Mrs. Whitmore adjusts the blanket over Mabel’s legs, but I don’t wait for her answer. I’m already weaving down the hall, swallowed into red-tinged shadows—the exit sign at the end the only thing glowing down this way. Halfway along, Travis Magnuson appears.

“What was all that noise?” he asks, brows lifted.

“Ben Sherman just showed up,” I tell him. “Put everyone in quite the tizzy.”

His eyes flicker, a flash of interest, and then he strides off without another word.

I keep moving, my pulse quickening. Voices drift from the kitchen—low and furious. I push open the door. Sarah Lynn and Hannah stand frozen in the dim light of a lantern, their shoulders jerking up like I’ve caught them stealing. Hannah’s hand darts behind her back. Sarah Lynn’s eyes go wide.

“What’s going on?”

“Nothing,” Hannah says, too quick. She has that look on her face, like when she was a little girl and spilled a box of Lucky Charms all over the kitchen floor, claiming she had no idea what had happened, that maybe it was the dog that knocked it over.

“Hannah Leigh,” I say. “The truth.
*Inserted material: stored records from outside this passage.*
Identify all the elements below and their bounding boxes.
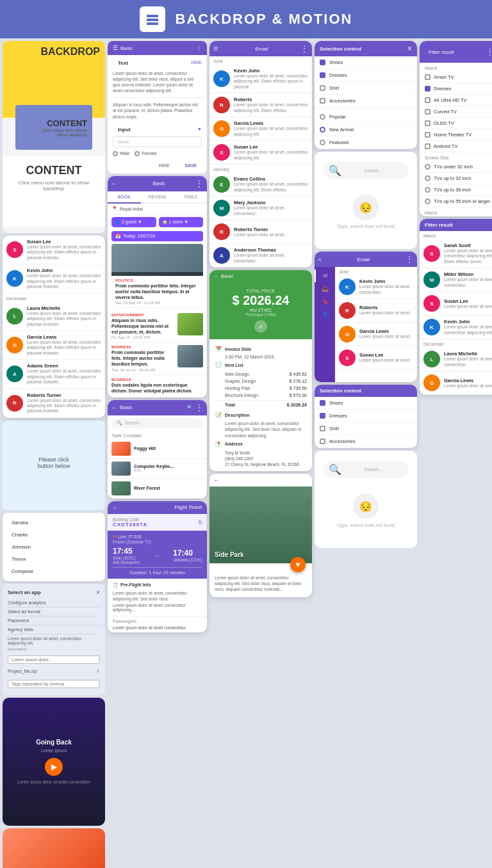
radio-upto39[interactable] xyxy=(425,187,430,193)
email-sidebar-close-icon[interactable]: × xyxy=(318,257,322,262)
filter-label-upto39: TVs up to 39 inch xyxy=(434,187,471,193)
filter-item-dresses: Dresses xyxy=(420,83,492,95)
checkbox-shoes[interactable] xyxy=(320,60,325,65)
checkbox-smart-tv[interactable] xyxy=(425,74,430,80)
analytics-close-icon[interactable]: × xyxy=(96,589,100,596)
checkbox-oled[interactable] xyxy=(425,120,430,126)
email-menu-icon[interactable]: ⋮ xyxy=(300,44,308,53)
filter2-preview: Lorem ipsum dolor sit amet. xyxy=(444,383,492,389)
dropdown-item-sandra[interactable]: Sandra xyxy=(6,517,101,529)
form-hide-action-btn[interactable]: HIDE xyxy=(154,161,175,170)
chat-item: L Laura Michelle Lorem ipsum dolor sit a… xyxy=(3,302,105,331)
search-input[interactable]: Search... xyxy=(125,421,198,425)
sel-item-new-arrival: New Arrival xyxy=(315,124,417,136)
long-list-menu-icon[interactable]: ⋮ xyxy=(195,403,203,412)
radio-popular[interactable] xyxy=(320,114,325,120)
tab-book[interactable]: BOOK xyxy=(108,191,141,204)
analytics-agency[interactable]: Agency Web xyxy=(8,625,100,634)
long-list-search-icon[interactable]: 🔍 xyxy=(187,405,193,410)
checkbox-4k[interactable] xyxy=(425,97,430,103)
long-list-back-icon[interactable]: ← xyxy=(111,405,117,411)
email-nav-bookmark[interactable]: 🔖 xyxy=(315,295,335,308)
email-section-june2: June xyxy=(335,267,417,275)
invoice-back-icon[interactable]: ← xyxy=(213,273,218,279)
analytics-configure[interactable]: Configure analytics xyxy=(8,599,100,607)
radio-under32[interactable] xyxy=(425,164,430,170)
form-name-input[interactable]: Name xyxy=(113,136,202,147)
filter2-section-march: March xyxy=(420,231,492,239)
filter-item-oled: OLED TV xyxy=(420,118,492,129)
tab-times[interactable]: TIMES xyxy=(174,191,207,202)
invoice-amount-section: TOTAL PRICE $ 2026.24 INV-ZT45C Purchase… xyxy=(209,282,312,339)
checkbox-dresses-filter[interactable] xyxy=(425,86,430,92)
chat-name: Roberts Turner xyxy=(27,392,101,398)
filter-header-inner: Filter result ⋮ xyxy=(423,44,492,60)
analytics-placement[interactable]: Placement xyxy=(8,616,100,625)
column-1: BACKDROP CONTENT Click menu icon abovesh… xyxy=(3,41,105,868)
play-button[interactable]: ▶ xyxy=(45,758,63,776)
analytics-desc-input[interactable] xyxy=(8,655,100,664)
guests-select[interactable]: 👤 2 guest ▼ xyxy=(111,217,156,227)
dropdown-item-compose[interactable]: Compose xyxy=(6,565,101,577)
search-input-3[interactable]: Search... xyxy=(344,467,403,472)
nature-back-icon[interactable]: ← xyxy=(213,477,219,483)
selection-close-icon[interactable]: × xyxy=(407,44,412,53)
filter-menu-icon[interactable]: ⋮ xyxy=(486,47,492,56)
search-input-2[interactable]: Search... xyxy=(344,168,403,173)
checkbox-shirt[interactable] xyxy=(320,85,325,91)
tab-review[interactable]: REVIEW xyxy=(141,191,174,202)
app-title: BACKDROP & MOTION xyxy=(176,11,353,28)
radio-female[interactable]: Female xyxy=(135,151,156,156)
analytics-file-close-icon[interactable]: × xyxy=(96,668,100,675)
booking-copy-icon[interactable]: ⎘ xyxy=(199,519,202,526)
email-nav-unread[interactable]: ✉ xyxy=(315,269,335,282)
dropdown-item-charlie[interactable]: Charlie xyxy=(6,529,101,541)
oops-card-1: 🔍 Search... 😔 Opps, search does not foun… xyxy=(315,152,417,249)
checkbox-accessories[interactable] xyxy=(320,98,325,104)
radio-upto32[interactable] xyxy=(425,175,430,181)
form-hide-btn[interactable]: HIDE xyxy=(191,60,202,65)
nature-fab-button[interactable]: ♥ xyxy=(290,557,306,572)
search-bar-2: 🔍 Search... xyxy=(324,162,408,179)
avatar: K xyxy=(339,278,356,295)
flight-back-icon[interactable]: ← xyxy=(113,504,119,511)
news-article-image-2 xyxy=(177,313,203,335)
radio-55plus[interactable] xyxy=(425,198,430,204)
sel-label-accessories: Accessories xyxy=(329,98,355,104)
news-menu-icon[interactable]: ⋮ xyxy=(195,179,203,188)
news-article-2: ENTERTAINMENT Aliquam in risus odio. Pel… xyxy=(108,310,207,342)
checkbox-curved[interactable] xyxy=(425,109,430,115)
checkbox-sel2-1[interactable] xyxy=(320,400,325,406)
checkbox-sel2-4[interactable] xyxy=(320,438,325,444)
email-nav-social[interactable]: 👤 xyxy=(315,308,335,321)
rooms-select[interactable]: 🏠 1 room ▼ xyxy=(159,217,204,227)
checkbox-sel2-3[interactable] xyxy=(320,426,325,431)
filter-item-curved: Curved TV xyxy=(420,106,492,118)
invoice-line-1: Web Design $ 435.62 xyxy=(215,371,307,378)
email-nav-inbox[interactable]: 📥 xyxy=(315,282,335,295)
form-save-btn[interactable]: SAVE xyxy=(179,161,202,170)
checkbox-android[interactable] xyxy=(425,143,430,149)
invoice-desc-icon: 📝 xyxy=(215,411,222,419)
passenger-info: Lorem ipsum dolor sit amet consectetur xyxy=(113,625,202,630)
cocktails-card: Table Cocktails Lorem ipsum dolor sit am… xyxy=(3,828,105,868)
radio-featured[interactable] xyxy=(320,140,325,145)
analytics-select-ad[interactable]: Select ad format xyxy=(8,607,100,616)
pre-flight-text: Lorem ipsum dolor sit amet, consectetur … xyxy=(113,590,202,602)
filter-phone-2: Filter result March S Sarah Scott Lorem … xyxy=(420,219,492,395)
checkbox-home-theater[interactable] xyxy=(425,132,430,138)
news-tabs: BOOK REVIEW TIMES xyxy=(108,191,207,204)
avatar: A xyxy=(213,247,230,264)
radio-new-arrival[interactable] xyxy=(320,127,325,133)
filter2-name: Laura Michelle xyxy=(444,351,492,357)
dropdown-item-johnson[interactable]: Johnson xyxy=(6,541,101,553)
invoice-phone: ← Basic TOTAL PRICE $ 2026.24 INV-ZT45C … xyxy=(209,270,312,471)
dropdown-item-trevor[interactable]: Trevor xyxy=(6,553,101,565)
oops-card-2: 🔍 Search... 😔 Opps, search does not foun… xyxy=(315,451,417,548)
checkbox-dresses[interactable] xyxy=(320,72,325,78)
email-sidebar-menu-icon[interactable]: ⋮ xyxy=(406,255,413,264)
filter2-item: S Sarah Scott Lorem ipsum dolor sit amet… xyxy=(420,239,492,268)
checkbox-sel2-2[interactable] xyxy=(320,413,325,419)
analytics-tags-input[interactable] xyxy=(8,680,100,688)
radio-male[interactable]: Male xyxy=(113,151,129,156)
Now.”

She glances over at Sarah Lynn, but then back to me. Slowly, she pulls her hand forward and opens her fingers. The SD card sits in her palm.

Shock crashes through me, cold and electric. “How did you get this?”

“I’m sorry,” Hannah says.

I feel the world slip out from under me. “Just what in heavens did you girls go and do?”